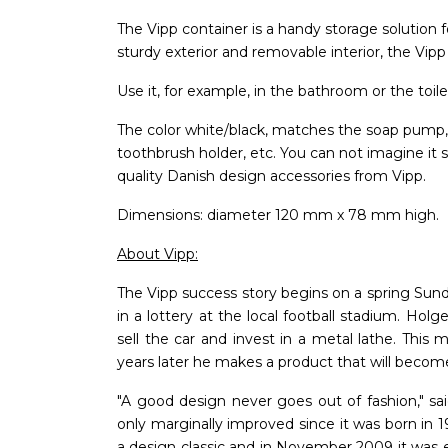
The Vipp container is a handy storage solution f
sturdy exterior and removable interior, the Vipp
Use it, for example, in the bathroom or the toile
The color white/black, matches the soap pump, t
toothbrush holder, etc. You can not imagine it
quality Danish design accessories from Vipp.
Dimensions: diameter 120 mm x 78 mm high.
About Vipp:
The Vipp success story begins on a spring Sund
in a lottery at the local football stadium. Holg
sell the car and invest in a metal lathe. This
years later he makes a product that will become
"A good design never goes out of fashion," sa
only marginally improved since it was born in 1
a design classic and in November 2009 it was e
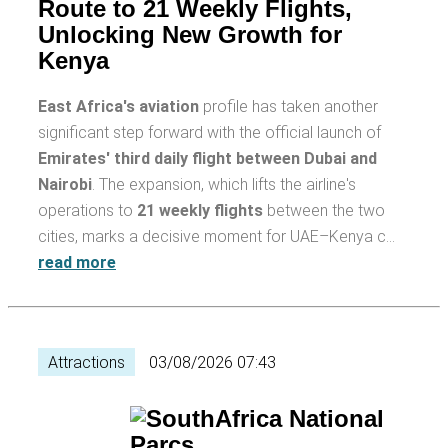
Route to 21 Weekly Flights,
Unlocking New Growth for
Kenya
East Africa's aviation
profile has taken another
significant step forward with the official launch of
Emirates' third daily flight between Dubai and
Nairobi
. The expansion, which lifts the airline's
operations to
21 weekly flights
between the two
cities, marks a decisive moment for UAE–Kenya c…
read more
Attractions
03/08/2026 07:43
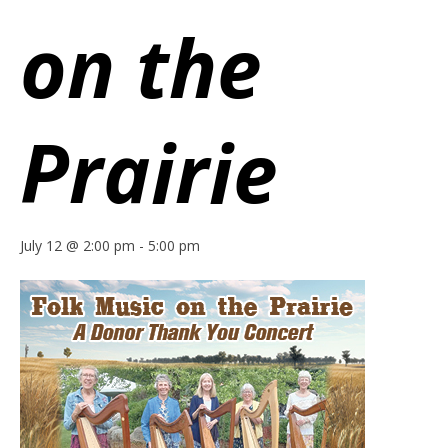
on the
Prairie
July 12 @ 2:00 pm
-
5:00 pm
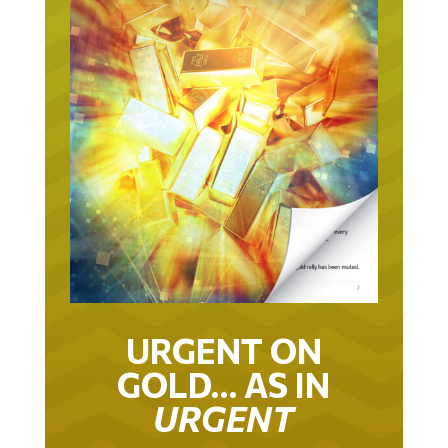
URGENT ON
GOLD… AS IN
URGENT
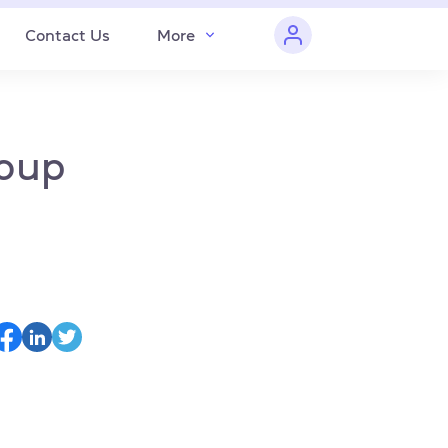
Contact Us
More
roup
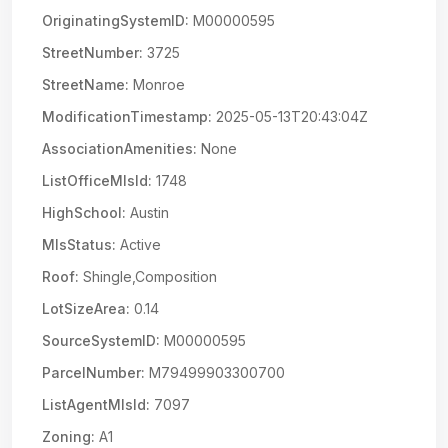
OriginatingSystemID:
M00000595
StreetNumber:
3725
StreetName:
Monroe
ModificationTimestamp:
2025-05-13T20:43:04Z
AssociationAmenities:
None
ListOfficeMlsId:
1748
HighSchool:
Austin
MlsStatus:
Active
Roof:
Shingle,Composition
LotSizeArea:
0.14
SourceSystemID:
M00000595
ParcelNumber:
M79499903300700
ListAgentMlsId:
7097
Zoning:
A1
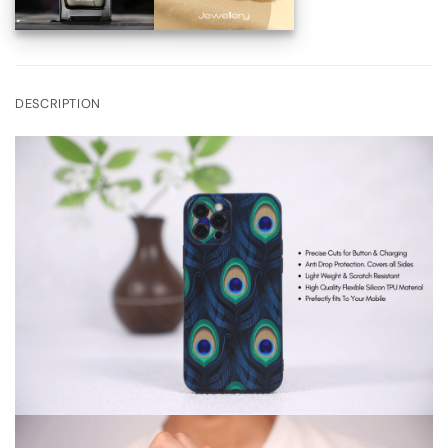
DESCRIPTION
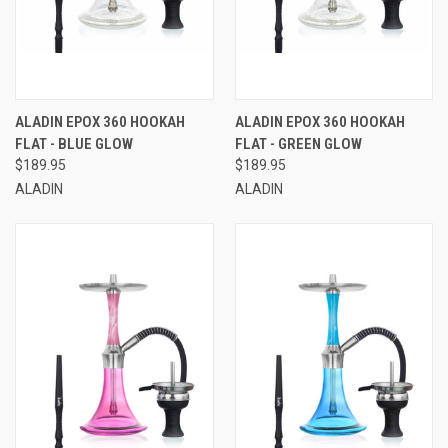
ALADIN EPOX 360 HOOKAH
ALADIN EPOX 360 HOOKAH
FLAT - BLUE GLOW
FLAT - GREEN GLOW
$189.95
$189.95
ALADIN
ALADIN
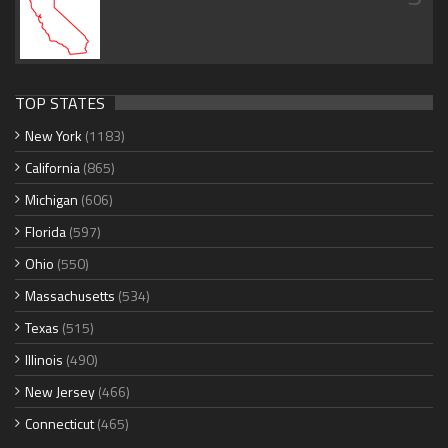
TOP STATES
New York
(1183)
California
(865)
Michigan
(606)
Florida
(597)
Ohio
(550)
Massachusetts
(534)
Texas
(515)
Illinois
(490)
New Jersey
(466)
Connecticut
(465)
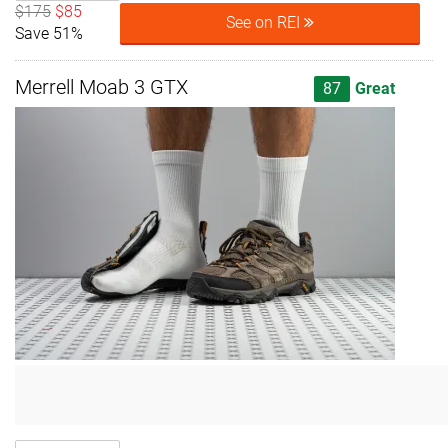
$175
$85
See on REI
Save 51%
Merrell Moab 3 GTX
87
Great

========================

ASSIGNMENT: Pictures stay out of the copy; please restate every record above exactly.

ANSWER BOX:
The Vipp container is a handy storage solution f
sturdy exterior and removable interior, the Vipp
Use it, for example, in the bathroom or the toile
The color white/black, matches the soap pump, t
toothbrush holder, etc. You can not imagine it
quality Danish design accessories from Vipp.
Dimensions: diameter 120 mm x 78 mm high.
About Vipp:
The Vipp success story begins on a spring Sund
in a lottery at the local football stadium. Holg
sell the car and invest in a metal lathe. This
years later he makes a product that will become
"A good design never goes out of fashion," sa
only marginally improved since it was born in 1
a design classic and in November 2009 it was e
Route to 21 Weekly Flights,
Unlocking New Growth for
Kenya
East Africa's aviation
profile has taken another
significant step forward with the official launch of
Emirates' third daily flight between Dubai and
Nairobi
. The expansion, which lifts the airline's
operations to
21 weekly flights
between the two
cities, marks a decisive moment for UAE–Kenya c…
read more
Attractions
03/08/2026 07:43
on the
Prairie
July 12 @ 2:00 pm
-
5:00 pm
URGENT ON
GOLD… AS IN
URGENT
Contact Us
More
roup
OriginatingSystemID:
M00000595
StreetNumber:
3725
StreetName:
Monroe
ModificationTimestamp:
2025-05-13T20:43:04Z
AssociationAmenities:
None
ListOfficeMlsId:
1748
HighSchool:
Austin
MlsStatus:
Active
Roof:
Shingle,Composition
LotSizeArea:
0.14
SourceSystemID:
M00000595
ParcelNumber:
M79499903300700
ListAgentMlsId:
7097
Zoning:
A1
DESCRIPTION
ALADIN EPOX 360 HOOKAH
ALADIN EPOX 360 HOOKAH
FLAT - BLUE GLOW
FLAT - GREEN GLOW
$189.95
$189.95
ALADIN
ALADIN
TOP STATES
New York
(1183)
California
(865)
Michigan
(606)
Florida
(597)
Ohio
(550)
Massachusetts
(534)
Texas
(515)
Illinois
(490)
New Jersey
(466)
Connecticut
(465)
$175
$85
See on REI
Save 51%
Merrell Moab 3 GTX
87
Great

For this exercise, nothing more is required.